Vuol dire farsi scudo e garante di ciò che è bene e che fruttifica.
Vuol dire essere dalla parte dei poveri, a cui voglio stare accanto e
che avrò sempre come bussola della mia vita in mezzo a voi: penso
alle famiglie economicamente, affettivamente e spiritualmente più
disagiate; a chi è tenuto ai margini, a chi non è nemmeno
considerato; ai bambini, agli anziani, agli ammalati, agli ospiti
degli istituti penitenziari; alle donne violate, a chi fugge dalle
guerre e dalla fame; a chi piange, a chi non ha nessuno; a chi soffre
e dà la vita per la pace e per la giustizia. E questo comporta per
me fare argine concretamente, con forza, insieme con voi e con tutto
me stesso, ai «poteri di questo mondo» che vogliono annientare la
dignità e la bellezza del nostro essere uomini.
Perché
questo è la mafia e questo sono tutte le mafie, in ogni forma e in
ogni parte del mondo: l’opera di gente che ha perso di vista il
volto dell’altro, che è pronta a calpestarlo perché vive nella
costante strumentalizzazione di ogni essere. E per questo la vita di
costoro è disperata, è infelice. È una vita che ha perso il suo
senso e la sua gioia, che va verso il nulla, gettata com’è
nell’abisso dell’odio. E mentre ne dichiariamo senza mezzi
termini la follia, dobbiamo credere questa stessa vita sollevabile,
redimibile, facendoci, come il Signore Gesù, ascoltatori feriti
anche del dolore illegittimo del colpevole, inermi (e per questo
forti) testimoni di una parola che non ha paura di richiamare l’uomo
a se stesso, ma che salva senza inimicizia e senza odio: il nostro
don Pino Puglisi è lì a dircelo con la sua testimonianza, con tutta
la sua esistenza. Ascoltare il Vangelo, ascoltare l’altro, aver
cura, amare, far crescere; volere il bene di chi ti è affidato,
accompagnandolo su ogni strada, condividendo la vita con lui senza
risparmio e senza giudizio: questo mi pare in fondo il compito
affidato al vescovo. Vivere radicalmente cioè la mis- 5 sione del
Figlio dell’uomo, «che è venuto per servire e non per essere
servito». «Exemplum dedi vobis». «Vi ho dato infatti l’esempio».
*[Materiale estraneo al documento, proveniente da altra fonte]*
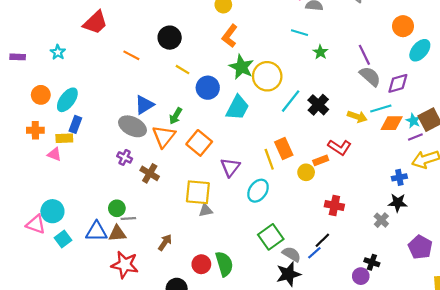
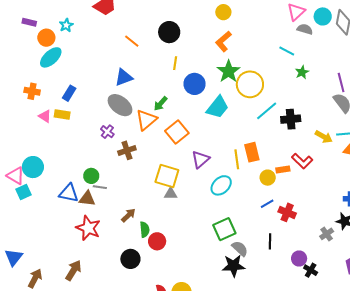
yellow line: (183, 70) -> (175, 63), turned 56
orange circle: (41, 95) -> (46, 38), moved
cyan ellipse: (67, 100) -> (51, 57), moved
blue triangle: (144, 105) -> (124, 77), moved
black cross: (318, 105) -> (291, 119), turned 30
yellow rectangle: (64, 138) -> (62, 114), moved
brown cross: (150, 173) -> (127, 150), turned 30
cyan square: (63, 239) -> (23, 192), moved
black line: (322, 240) -> (270, 241), turned -56
blue line: (314, 253) -> (267, 204), moved
green semicircle: (224, 264) -> (145, 230), moved, size x0.7
purple circle: (361, 276) -> (299, 259), moved

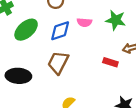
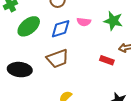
brown trapezoid: (58, 63) -> (58, 59), turned -140

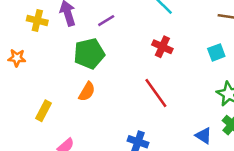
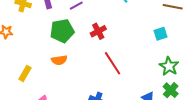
red cross: (162, 47) -> (98, 31), moved, turned 35
orange semicircle: (87, 92) -> (59, 60), turned 49

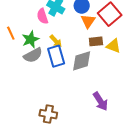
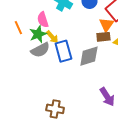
pink semicircle: (42, 16) -> (43, 20), moved
orange triangle: (88, 21) -> (106, 25), moved
yellow arrow: (56, 41) -> (52, 37), moved

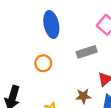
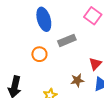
gray rectangle: (87, 52) -> (67, 40), moved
Gesù lo ha fatto confondendosi con noi, con la nostra storia, sino
alla fine. E io interpreto così un momento speciale della
celebrazione di stasera.
Come
avete visto, durante le litanie mi sono prostrato a terra, fino ad
aderire totalmente al suolo. Sento in questo gesto la consacrazione e
la chiamata alla sequela di Gesù, rimasto sino in fondo fedele alla
terra, fattosi povero, fattosi carne e terra per «farci ricchi per
mezzo della sua povertà» (2Cor 8, 9). È con questi sentimenti che
inizio il mio ministero in mezzo a voi. Avviamoci insieme, fiduciosi
e pieni di speranza, sui passi che la Parola di Dio ci indica sin da
stasera. Gli ostacoli non mancheranno, lo sappiamo, e non ci
nascondiamo le asperità sul cammino. Ma confidiamo nel fatto che
Dio, come ci ha annunciato il profeta Baruch, «ha deciso di
spianare» per noi «ogni alta montagna e le rupi perenni», di
rendere piane «le strade impervie» e di fare «grandi cose per
noi», come abbiamo cantato nel Salmo: grandi cose per questa Chiesa,
per questa Città, per questa terra. Perché Egli ha deciso di
entrare - come ci ricorda il Vangelo di Luca - nella storia dominata
dai grandi, dai re e dagli imperatori che opprimono i popoli (e oggi
noi possiamo dare un nome preciso all’oppressore, ovvero a questo
sistema economico crudele che affama le genti e distrugge il pianeta,
riducendo gli uomini ad una merce di scambio), per contribuire a
cambiare il corso delle cose, operando attraverso tutti coloro che
‘cooperano’ per il Vangelo. «Dio mi è testimone del vivo
desiderio che nutro per tutti voi nell’amore di Cristo Gesù»,
dice Paolo ai Filippesi. E io mi unisco a lui, con timore e tremore,
ma sapendo che il Padre non ci abbandona, che alla fine la nostra
perseveranza porterà frutto e «ogni uomo vedrà la salvezza di
Dio». Su questa via andremo fianco a fianco, io per voi, ma
soprattutto voi per me, in quella reciprocità amorevole che si
addice agli sposi. «Grande è il Signore che vuole la pace dei suoi
servi». Per questo beneditemi dal profondo del cuore e pregate per
me.
La
Cattedrale risuona a lungo per gli applausi al nuovo Arcivescovo.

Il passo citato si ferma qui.